Most of the plebes have memorized all of the information in Reef Points and can recite any of it when questioned by the detailers. Typically, this questioning on the plebes' rates occurs during meals and in between planned activities in order to test the plebes' ability to remember important information in stressful situations. For example, plebes may be asked to recite the ranks of officers or enlisted in any of the services.

When the second session begins there is a turnover of detailers, and each company receives an entirely new set. During the second session, the plebes begin attending lectures by several notable military speakers such as Jim Lovell, Jim Webb and Joseph Galloway. These lectures are called Forrestal Lectures named after former Secretary of Defense James Forrestal. The lectures are aimed at instilling a sense of honor in the plebes. Official parades are commonly held every week to provide the town of Annapolis with a glimpse of the new class and also to solidify the plebes' drill ability.

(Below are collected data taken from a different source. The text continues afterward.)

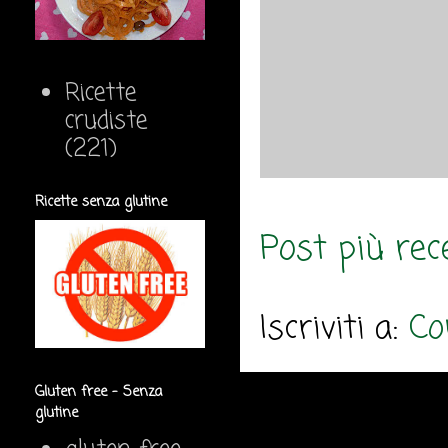
Ricette
crudiste
(221)
Ricette senza glutine
Post più rec
Iscriviti a:
Co
Gluten free - Senza
glutine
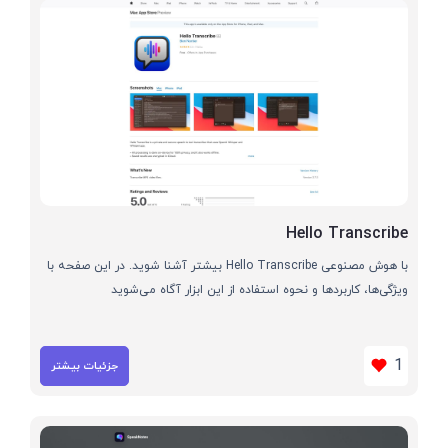
Hello Transcribe
با هوش مصنوعی Hello Transcribe بیشتر آشنا شوید. در این صفحه با
ویژگی‌ها، کاربردها و نحوه استفاده از این ابزار آگاه می‌شوید
1
جزئیات بیشتر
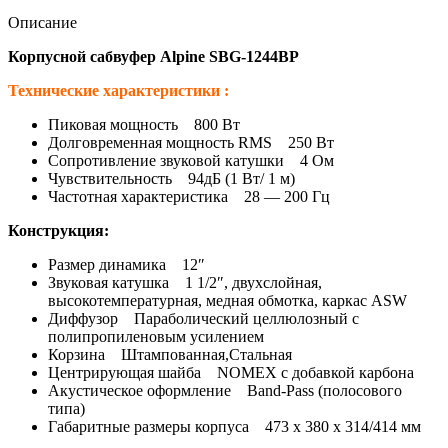
Описание
Корпусной сабвуфер Alpine SBG-1244BP
Технические характеристики :
Пиковая мощность 800 Вт
Долговременная мощность RMS 250 Вт
Сопротивление звуковой катушки 4 Ом
Чувствительность 94дБ (1 Вт/ 1 м)
Частотная характеристика 28 — 200 Гц
Конструкция:
Размер динамика 12″
Звуковая катушка 1 1/2″, двухслойная,
высокотемпературная, медная обмотка, каркас ASW
Диффузор Параболический целлюлозный с
полипропиленовым усилением
Корзина Штампованная,Стальная
Центрирующая шайба NOMEX с добавкой карбона
Акустическое оформление Band-Pass (полосового
типа)
Габаритные размеры корпуса 473 х 380 х 314/414 мм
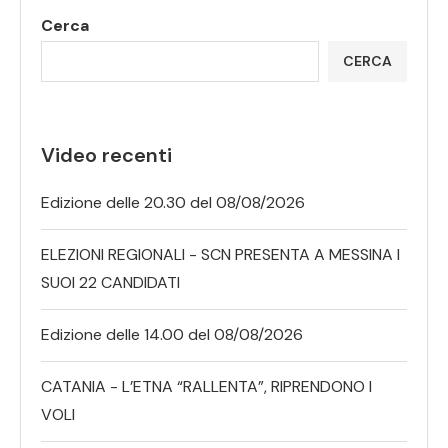
Cerca
CERCA
Video recenti
Edizione delle 20.30 del 08/08/2026
ELEZIONI REGIONALI - SCN PRESENTA A MESSINA I
SUOI 22 CANDIDATI
Edizione delle 14.00 del 08/08/2026
CATANIA - L’ETNA “RALLENTA”, RIPRENDONO I
VOLI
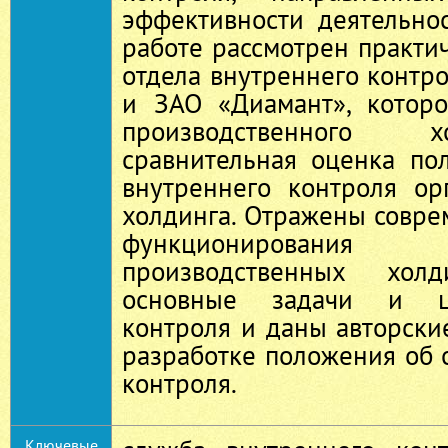
эффективности деятельно
работе рассмотрен практи
отдела внутреннего контр
и ЗАО «Диамант», которо
производственного 
сравнительная оценка по
внутреннего контроля ор
холдинга. Отражены совр
функционирован
производственных хол
основные задачи и ц
контроля и даны авторск
разработке положения об 
контроля.
Ключевые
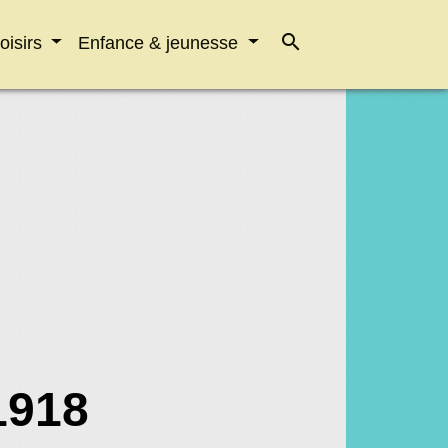
search
loisirs
Enfance & jeunesse
1918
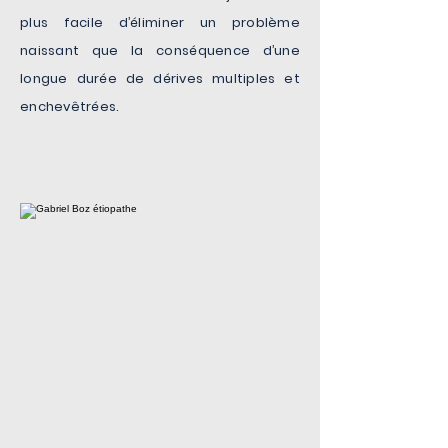
plus facile d’éliminer un problème
naissant que la conséquence d’une
longue durée de dérives multiples et
enchevêtrées.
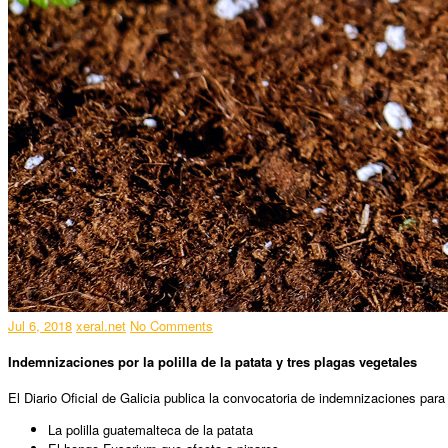
Jul 6, 2018
xeral.net
No Comments
Indemnizaciones por la polilla de la patata y tres plagas vegetales
El Diario Oficial de Galicia publica la convocatoria de indemnizaciones par
La polilla guatemalteca de la patata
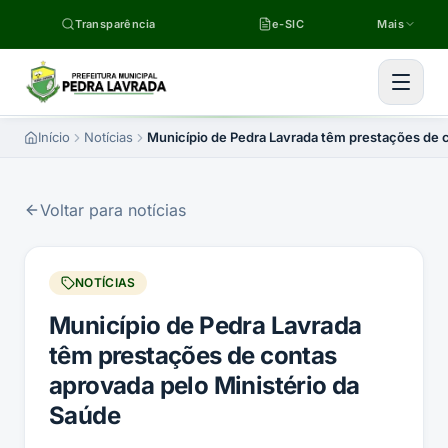
Pular para o conteúdo
Transparência
e-SIC
Mais
Início
Notícias
Município de Pedra Lavrada têm prestações de c
Voltar para notícias
NOTÍCIAS
Município de Pedra Lavrada
têm prestações de contas
aprovada pelo Ministério da
Saúde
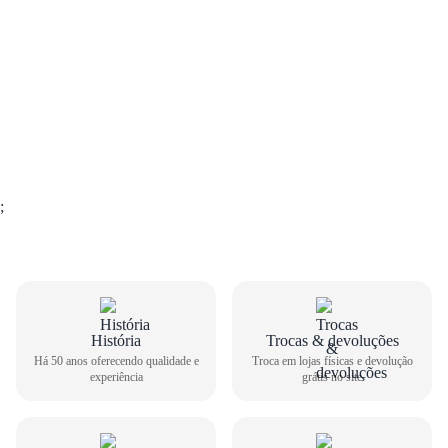
;
GUIA DE TAMANHOS
História
Trocas & devoluções
Há 50 anos oferecendo qualidade e
Troca em lojas físicas e devolução
experiência
grátis no site
Tênis Infantil Kidy Masculino Luz 020-0200
Como medir seu pé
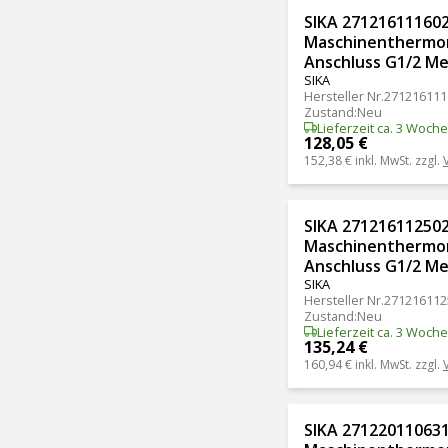
SIKA 271216111602
Maschinenthermom
Anschluss G1/2 Me
SIKA
Hersteller Nr.
271216111
Zustand
:
Neu
Lieferzeit ca. 3 Woch
128,05 €
152,38 €
inkl. MwSt. zzgl.
SIKA 271216112502
Maschinenthermom
Anschluss G1/2 Me
SIKA
Hersteller Nr.
271216112
Zustand
:
Neu
Lieferzeit ca. 3 Woch
135,24 €
160,94 €
inkl. MwSt. zzgl.
SIKA 271220110631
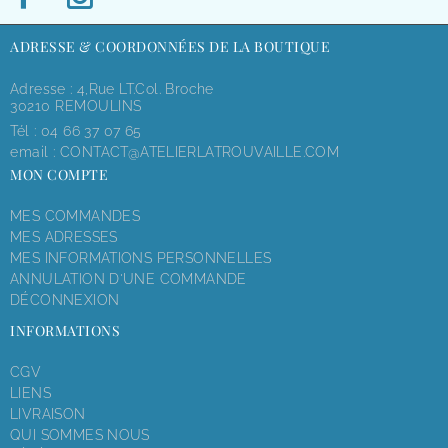
ADRESSE & COORDONNÉES DE LA BOUTIQUE
Adresse : 4,rue LT.Col. Broche
30210 REMOULINS
Tél :
04 66 37 07 65
email :
CONTACT@ATELIERLATROUVAILLE.COM
MON COMPTE
MES COMMANDES
MES ADRESSES
MES INFORMATIONS PERSONNELLES
ANNULATION D'UNE COMMANDE
DÉCONNEXION
INFORMATIONS
CGV
LIENS
LIVRAISON
QUI SOMMES NOUS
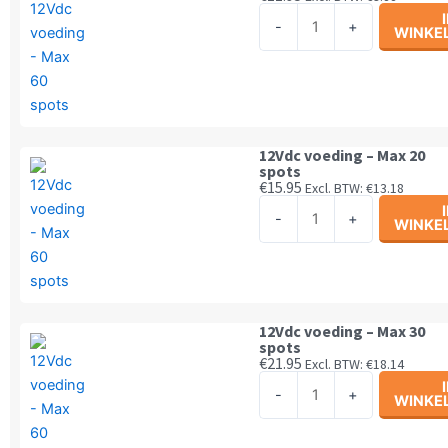
12Vdc
-
+
WINKE
voeding
-
Max
8
spots
12Vdc voeding – Max 20
aantal
spots
€
15.95
Excl. BTW:
€
13.18
12Vdc
-
+
WINKE
voeding
-
Max
20
spots
12Vdc voeding – Max 30
spots
aantal
€
21.95
Excl. BTW:
€
18.14
12Vdc
-
+
WINKE
voeding
-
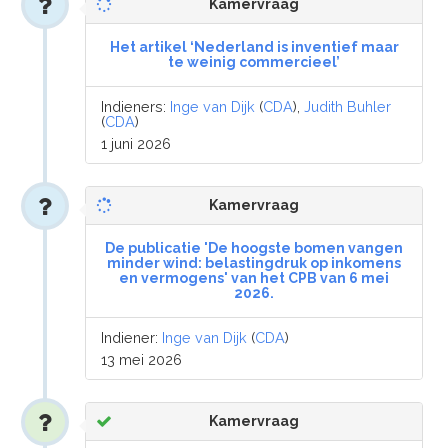
Kamervraag
Het artikel ‘Nederland is inventief maar
te weinig commercieel’
Indieners:
Inge van Dijk
(
CDA
),
Judith Buhler
(
CDA
)
1 juni 2026
Kamervraag
De publicatie 'De hoogste bomen vangen
minder wind: belastingdruk op inkomens
en vermogens' van het CPB van 6 mei
2026.
Indiener:
Inge van Dijk
(
CDA
)
13 mei 2026
Kamervraag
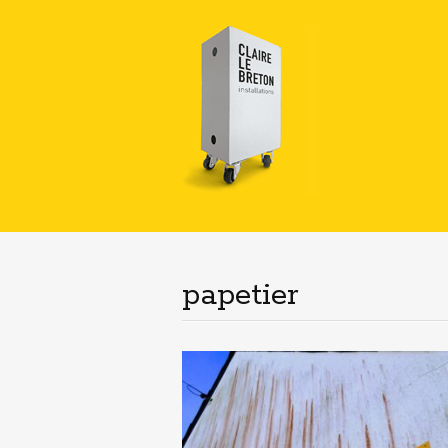
papetier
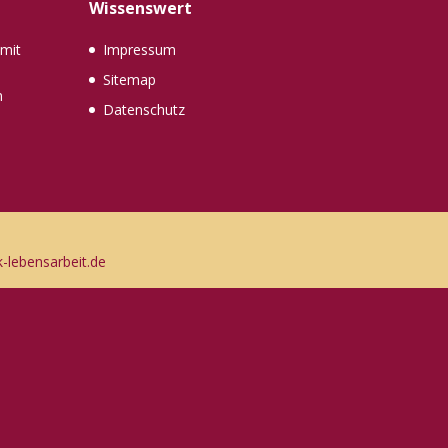
Wissenswert
mit
Impressum
Sitemap
n
Datenschutz
lebensarbeit.de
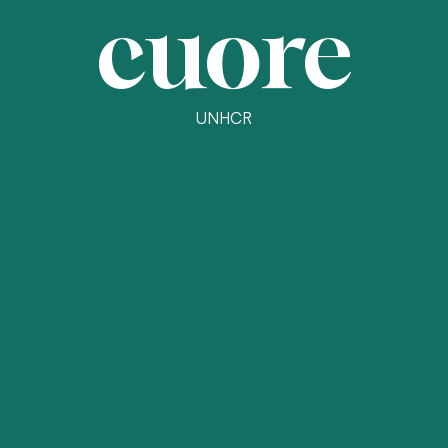
cuore
UNHCR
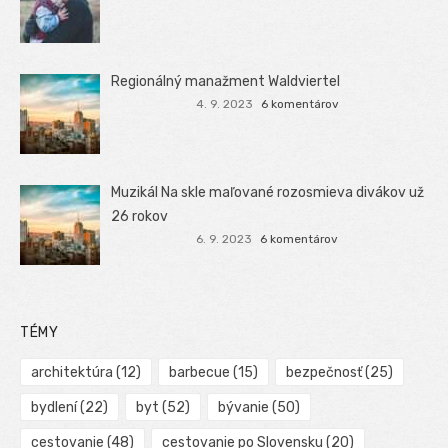
Regionálný manažment Waldviertel
4. 9. 2023
6 komentárov
Muzikál Na skle maľované rozosmieva divákov už
26 rokov
6. 9. 2023
6 komentárov
TÉMY
architektúra
(12)
barbecue
(15)
bezpečnosť
(25)
bydlení
(22)
byt
(52)
bývanie
(50)
cestovanie
(48)
cestovanie po Slovensku
(20)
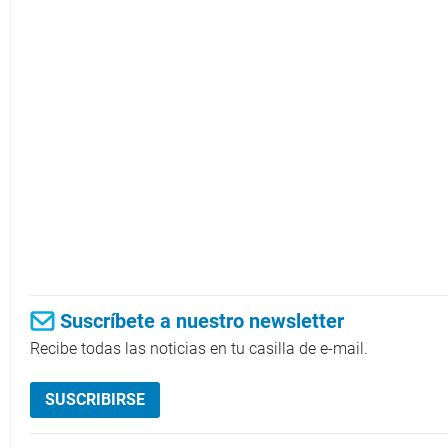
Suscríbete a nuestro newsletter
Recibe todas las noticias en tu casilla de e-mail.
SUSCRIBIRSE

Close order drill instruction

The end of Plebe Summer is marked by the beginning of plebe year, which is just as rigorous as Plebe Summer but with the added challenge of academic classes.

== Brigade reform ==
A few days after Parents Weekend, the rest of the Brigade of Midshipmen return. All upper-class must be back on the yard and at their company areas for "reform formation", making ratio of upper-class to plebes now 3:1. Reform presents the plebes with a glimpse of what they will endure throughout the school year as it is the given mission of the upper-class to assist in "training" the plebes. For the rest of the year, the plebes will be viewed upon as second-class citizens by the rest of the Brigade of Midshipmen, who make it a point to "snipe" any plebe who is not doing his or her job correctly (verbally castigate in order to improve the performance of the plebe).